Records supplied:
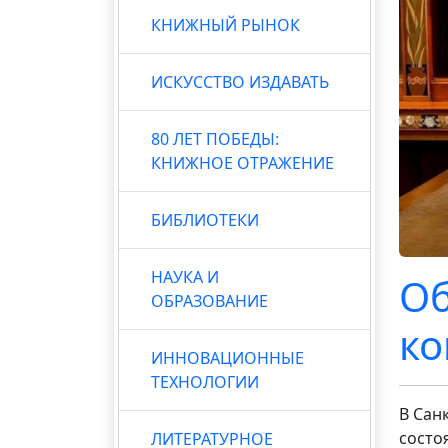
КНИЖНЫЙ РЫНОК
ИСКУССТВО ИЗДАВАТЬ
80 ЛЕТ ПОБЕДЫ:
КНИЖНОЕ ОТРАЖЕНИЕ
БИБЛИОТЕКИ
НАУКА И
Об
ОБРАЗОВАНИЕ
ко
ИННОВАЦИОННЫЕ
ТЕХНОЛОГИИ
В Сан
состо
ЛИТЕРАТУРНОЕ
==
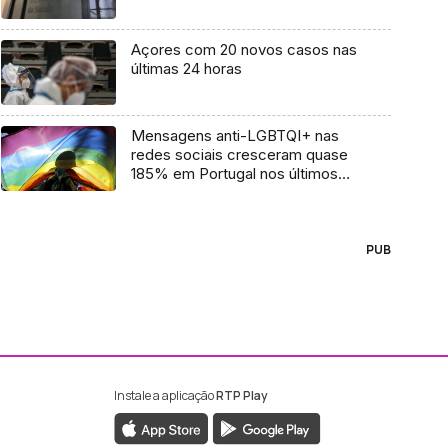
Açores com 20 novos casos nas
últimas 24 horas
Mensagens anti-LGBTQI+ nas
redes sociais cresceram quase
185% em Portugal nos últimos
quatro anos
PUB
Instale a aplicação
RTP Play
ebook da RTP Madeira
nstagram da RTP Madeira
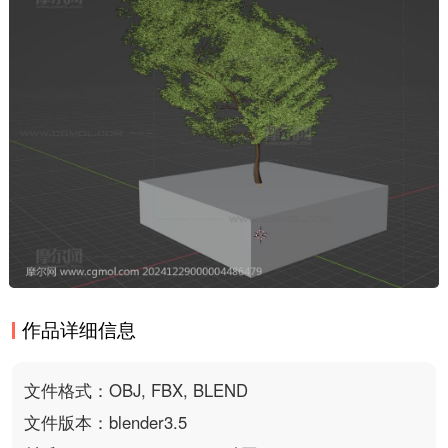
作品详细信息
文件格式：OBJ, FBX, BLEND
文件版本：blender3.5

Exercise:
Among the entries above, identify all lines with "Madeira" and copy them.

The completed task:
ebook da RTP Madeira
nstagram da RTP Madeira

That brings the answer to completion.